Kizito Okechukwu. Photo: Simphiwe Mbokazi/African News Agency/ANA

JOHANNESBURG – During the past few weeks, I had the exciting opportunity of visiting the city of Kigali, in Rwanda.

I had a private audience there with the ministers of Information and communications technology and youth, and the permanent secretary to the minister of trade and commerce. 

This was subsequent to Rwanda winning a tightly-contested bid to host GEC+Africa 2019, part of the Global Entrepreneurship Network Africa, which falls under the Global Entrepreneurship Network umbrella, operating projects across the continent.

The GEC+Africa initiative was launched last year at the Global Entrepreneurship Congress in Joburg, which gathers investors, start-ups, accelerators and other entrepreneurial support organisations based in Africa. The 2019 event will be held from August 7-8 at Kigali Convention Centre. 

While in the city, I rubbed shoulders with chief executives and stakeholders of the various agencies in Rwanda that were responsible for submitting the successful GEC+Africa 2019 bid to the Global Entrepreneurship Network executive team a few months ago. 

I also experienced the warm hospitality and eagerness of the country’s leaders to host this milestone event. 

Since the genocide in 1994, the Rwandan economy has strengthened exponentially, mostly due to the agriculture and tourism sectors, supported by global awareness campaigns. 

The economy grew by 6.7 percent in the last quarter and recorded an unemployment rate of just 16 percent. The government’s ambition to reshape and empower its youth after the genocide is evident in its refurbished infrastructure and the various support and educational programmes that are in place. 
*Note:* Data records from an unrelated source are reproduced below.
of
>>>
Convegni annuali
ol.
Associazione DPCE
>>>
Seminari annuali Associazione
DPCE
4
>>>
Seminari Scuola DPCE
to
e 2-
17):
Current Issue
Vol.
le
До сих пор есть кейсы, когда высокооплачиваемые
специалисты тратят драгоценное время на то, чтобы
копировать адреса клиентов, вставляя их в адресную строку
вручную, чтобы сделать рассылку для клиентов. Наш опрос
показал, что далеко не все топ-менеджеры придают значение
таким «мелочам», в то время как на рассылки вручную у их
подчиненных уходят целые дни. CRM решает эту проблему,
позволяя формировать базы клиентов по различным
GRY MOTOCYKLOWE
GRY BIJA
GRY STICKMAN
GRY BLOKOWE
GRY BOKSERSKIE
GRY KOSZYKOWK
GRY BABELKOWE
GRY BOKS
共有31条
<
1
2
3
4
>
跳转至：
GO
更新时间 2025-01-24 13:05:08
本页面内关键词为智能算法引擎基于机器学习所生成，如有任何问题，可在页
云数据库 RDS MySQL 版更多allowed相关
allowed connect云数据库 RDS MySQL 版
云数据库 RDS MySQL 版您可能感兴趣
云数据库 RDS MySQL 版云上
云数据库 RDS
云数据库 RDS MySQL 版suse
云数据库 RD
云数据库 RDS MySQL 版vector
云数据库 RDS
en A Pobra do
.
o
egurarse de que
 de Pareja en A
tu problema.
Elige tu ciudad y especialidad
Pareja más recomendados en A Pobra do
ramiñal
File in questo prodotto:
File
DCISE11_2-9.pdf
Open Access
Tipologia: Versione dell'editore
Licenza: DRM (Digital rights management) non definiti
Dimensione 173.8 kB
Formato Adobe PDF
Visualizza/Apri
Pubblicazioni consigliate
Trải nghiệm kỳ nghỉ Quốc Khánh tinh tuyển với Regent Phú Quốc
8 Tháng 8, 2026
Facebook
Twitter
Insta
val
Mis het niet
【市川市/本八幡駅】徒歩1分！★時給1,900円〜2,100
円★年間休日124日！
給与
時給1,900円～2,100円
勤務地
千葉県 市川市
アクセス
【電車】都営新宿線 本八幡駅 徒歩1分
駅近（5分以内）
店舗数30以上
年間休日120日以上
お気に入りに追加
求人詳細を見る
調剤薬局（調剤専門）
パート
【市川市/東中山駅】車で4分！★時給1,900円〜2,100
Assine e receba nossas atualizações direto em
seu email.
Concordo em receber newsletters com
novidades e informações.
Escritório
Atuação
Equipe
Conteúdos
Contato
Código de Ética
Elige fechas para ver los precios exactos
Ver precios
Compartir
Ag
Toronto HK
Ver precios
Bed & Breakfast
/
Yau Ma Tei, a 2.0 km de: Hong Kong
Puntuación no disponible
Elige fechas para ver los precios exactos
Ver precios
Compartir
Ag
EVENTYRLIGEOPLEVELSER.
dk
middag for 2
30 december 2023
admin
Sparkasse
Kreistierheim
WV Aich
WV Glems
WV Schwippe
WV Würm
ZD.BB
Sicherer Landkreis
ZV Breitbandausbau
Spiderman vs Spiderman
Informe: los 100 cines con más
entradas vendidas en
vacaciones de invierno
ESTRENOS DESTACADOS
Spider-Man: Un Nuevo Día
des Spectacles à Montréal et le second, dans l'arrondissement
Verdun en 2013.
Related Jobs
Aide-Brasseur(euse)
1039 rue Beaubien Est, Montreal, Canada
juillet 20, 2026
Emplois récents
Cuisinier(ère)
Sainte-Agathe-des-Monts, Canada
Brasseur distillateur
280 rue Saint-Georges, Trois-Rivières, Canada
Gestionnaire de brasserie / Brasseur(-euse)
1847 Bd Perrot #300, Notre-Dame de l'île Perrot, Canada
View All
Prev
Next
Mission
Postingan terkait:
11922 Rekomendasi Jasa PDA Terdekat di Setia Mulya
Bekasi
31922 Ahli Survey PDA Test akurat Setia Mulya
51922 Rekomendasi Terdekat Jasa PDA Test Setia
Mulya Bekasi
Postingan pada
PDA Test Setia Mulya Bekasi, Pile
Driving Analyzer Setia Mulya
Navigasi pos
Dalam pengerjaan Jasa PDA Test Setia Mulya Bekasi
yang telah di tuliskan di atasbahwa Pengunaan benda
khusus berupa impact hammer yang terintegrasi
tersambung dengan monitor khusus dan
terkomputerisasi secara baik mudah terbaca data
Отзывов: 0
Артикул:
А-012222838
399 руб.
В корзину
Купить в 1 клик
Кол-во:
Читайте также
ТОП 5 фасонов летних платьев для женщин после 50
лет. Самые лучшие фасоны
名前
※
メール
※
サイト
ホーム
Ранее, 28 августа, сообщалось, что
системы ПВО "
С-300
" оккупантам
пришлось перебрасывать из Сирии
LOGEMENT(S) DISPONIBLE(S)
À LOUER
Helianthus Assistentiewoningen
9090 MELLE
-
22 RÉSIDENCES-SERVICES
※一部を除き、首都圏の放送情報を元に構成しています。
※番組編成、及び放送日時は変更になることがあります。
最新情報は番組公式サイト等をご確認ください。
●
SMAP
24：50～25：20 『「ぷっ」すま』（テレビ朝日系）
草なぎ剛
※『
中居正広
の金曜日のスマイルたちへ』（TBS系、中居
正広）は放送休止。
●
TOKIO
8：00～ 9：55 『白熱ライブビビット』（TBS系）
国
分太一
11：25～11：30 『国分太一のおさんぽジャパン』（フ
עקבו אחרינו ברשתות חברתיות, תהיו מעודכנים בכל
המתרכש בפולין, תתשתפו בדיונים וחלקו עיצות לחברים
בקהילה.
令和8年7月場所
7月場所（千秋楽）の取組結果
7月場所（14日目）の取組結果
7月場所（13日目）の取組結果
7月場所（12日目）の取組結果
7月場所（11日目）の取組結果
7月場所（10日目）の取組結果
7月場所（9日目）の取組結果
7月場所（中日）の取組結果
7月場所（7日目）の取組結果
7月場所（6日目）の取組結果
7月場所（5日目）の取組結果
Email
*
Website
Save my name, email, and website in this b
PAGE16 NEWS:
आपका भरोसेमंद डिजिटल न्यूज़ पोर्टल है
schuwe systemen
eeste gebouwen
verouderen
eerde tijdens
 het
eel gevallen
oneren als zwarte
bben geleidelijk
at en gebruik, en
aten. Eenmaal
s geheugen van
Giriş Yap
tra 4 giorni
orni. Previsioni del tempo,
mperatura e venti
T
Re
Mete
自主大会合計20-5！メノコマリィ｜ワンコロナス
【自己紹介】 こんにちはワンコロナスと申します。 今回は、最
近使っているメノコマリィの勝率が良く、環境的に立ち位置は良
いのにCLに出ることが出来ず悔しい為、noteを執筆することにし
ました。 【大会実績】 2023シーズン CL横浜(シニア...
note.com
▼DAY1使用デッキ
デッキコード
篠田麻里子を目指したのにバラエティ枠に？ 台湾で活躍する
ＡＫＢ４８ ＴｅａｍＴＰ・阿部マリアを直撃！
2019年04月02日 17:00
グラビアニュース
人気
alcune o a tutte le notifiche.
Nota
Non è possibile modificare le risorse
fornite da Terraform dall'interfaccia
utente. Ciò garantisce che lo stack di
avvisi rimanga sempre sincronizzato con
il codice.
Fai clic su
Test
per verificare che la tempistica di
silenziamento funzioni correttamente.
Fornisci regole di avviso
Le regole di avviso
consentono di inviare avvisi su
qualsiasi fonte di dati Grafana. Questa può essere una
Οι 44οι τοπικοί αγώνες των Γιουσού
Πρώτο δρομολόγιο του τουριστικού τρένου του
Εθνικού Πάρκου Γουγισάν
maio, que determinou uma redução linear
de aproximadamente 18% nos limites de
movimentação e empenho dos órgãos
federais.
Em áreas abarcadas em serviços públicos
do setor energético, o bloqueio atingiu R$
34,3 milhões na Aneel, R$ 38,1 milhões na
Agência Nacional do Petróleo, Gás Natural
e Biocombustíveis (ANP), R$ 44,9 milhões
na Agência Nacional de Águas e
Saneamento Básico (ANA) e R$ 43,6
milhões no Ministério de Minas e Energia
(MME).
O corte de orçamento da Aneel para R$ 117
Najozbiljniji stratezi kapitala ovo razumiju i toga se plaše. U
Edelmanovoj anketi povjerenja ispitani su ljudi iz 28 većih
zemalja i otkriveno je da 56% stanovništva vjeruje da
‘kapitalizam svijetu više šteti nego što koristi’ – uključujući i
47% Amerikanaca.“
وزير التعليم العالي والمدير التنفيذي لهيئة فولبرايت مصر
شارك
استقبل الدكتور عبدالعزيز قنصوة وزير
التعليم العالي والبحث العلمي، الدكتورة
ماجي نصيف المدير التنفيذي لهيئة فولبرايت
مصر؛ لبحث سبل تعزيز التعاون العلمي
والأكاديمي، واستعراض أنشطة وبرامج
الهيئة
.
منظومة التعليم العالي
The youth make up most of the country’s 12 million or so people. Having met the principal of the College of Science and Technology at the University of Rwanda and its many young students, I was instantly inspired by their promise and self-motivation. 

It has become clear that the continent possesses an abundance of potential to transform its economy. 

After my visit, I am confident that Rwanda offers the ideal environment to convene entrepreneurs and those backing them to scale Africa’s entrepreneurial ecosystem and performance. 

GEC+Africa is aligned with the AU Agenda 2063 “The Africa We Want,” which aims to create an Africa where development is people-driven, relying on the potential of African citizens, especially the women and youth. GEC+Africa will focus on agriculture, education, energy, e-commerce, finance, health and technology.

GEC+Africa 2019 will also host African ministers, a vital missing link in the support system for entrepreneurs, who will discuss reforms for policies that continue to hinder the development of start-ups. 

GEC+Africa’s ministerial meeting, to be held as part of the global Start-up Nations Ministerial process, will be chaired by Vincent Munyeshyaka, the Rwandan Minister of Trade and Industry. It will be co-hosted by Rosemary Mbabazi, the Rwandan Minister of Youth and Jean de Dieu Rurangirwa, the Rwandan Minister of Information Technology and Communications. About 25 ministers from the continent are also expected to attend. 

The Global Entrepreneurship Network is working on creating one global entrepreneurial ecosystem and we are pleased to learn that, in partnership with the government of Rwanda, it will be opening the doors of its Rwanda branch. 

As a prelude to hosting GEC+Africa 2019, Rwandans will celebrate Global Entrepreneurship Week from November 9-16.

Kizito Okechukwu is the co-chairperson of the Global Entrepreneurship Network Africa.

The views expressed here are not necessarily those of Independent Media.